Work required: Begin at the line containing "Μάθε περισσότερα (235, 759)" in the entries below and end at the line containing "[Instagram]"; transcribe that range exactly and nothing outside it.

Data for this exercise:

# # #

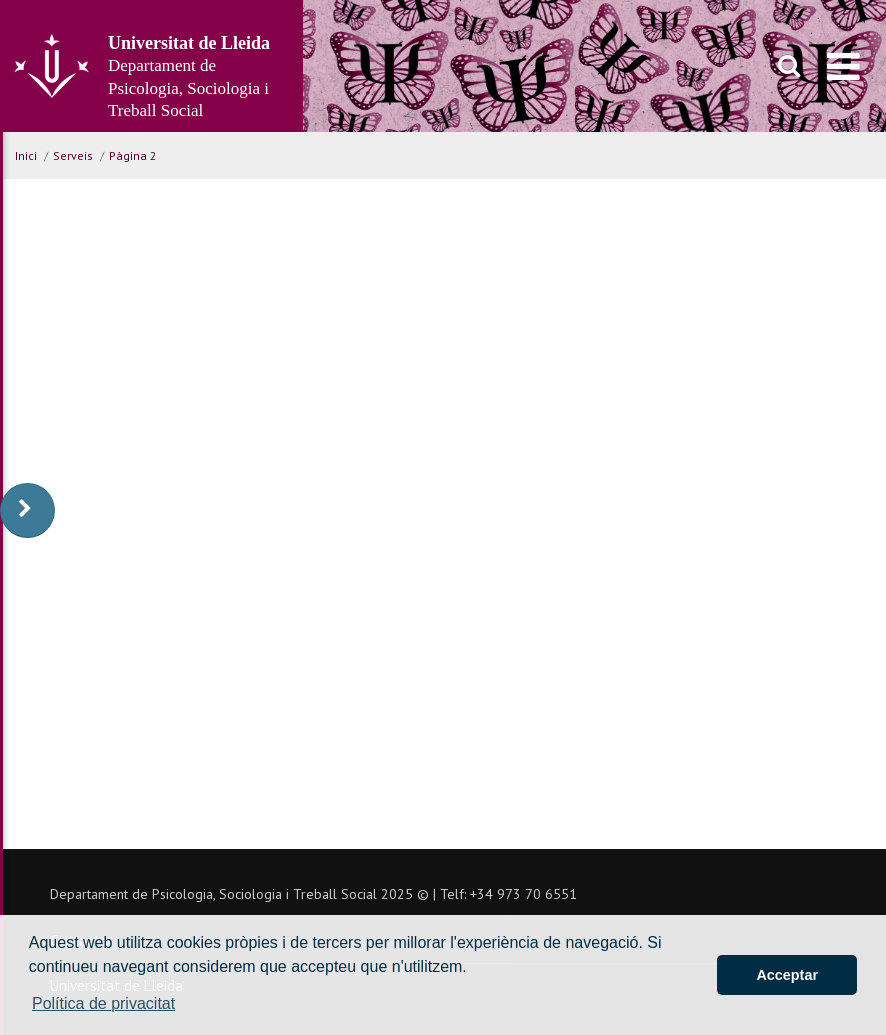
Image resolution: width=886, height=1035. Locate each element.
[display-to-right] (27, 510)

# # #

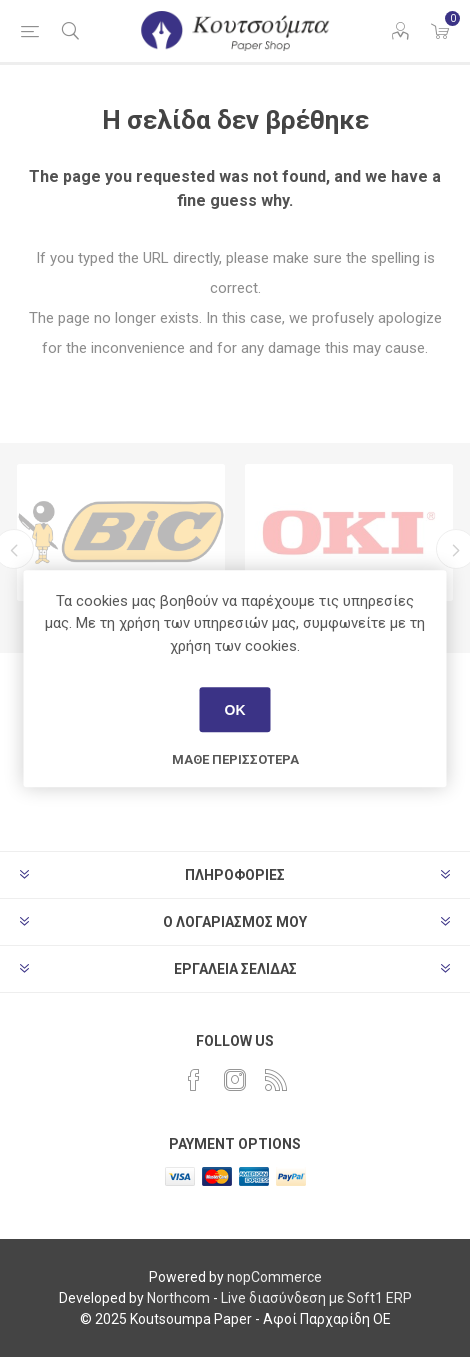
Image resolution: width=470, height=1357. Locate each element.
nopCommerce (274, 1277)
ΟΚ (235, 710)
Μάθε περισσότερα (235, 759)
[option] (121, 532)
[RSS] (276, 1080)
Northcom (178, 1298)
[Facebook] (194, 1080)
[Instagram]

# # #

Completed task:
Μάθε περισσότερα (235, 759)
[option] (121, 532)
[RSS] (276, 1080)
Northcom (178, 1298)
[Facebook] (194, 1080)
[Instagram]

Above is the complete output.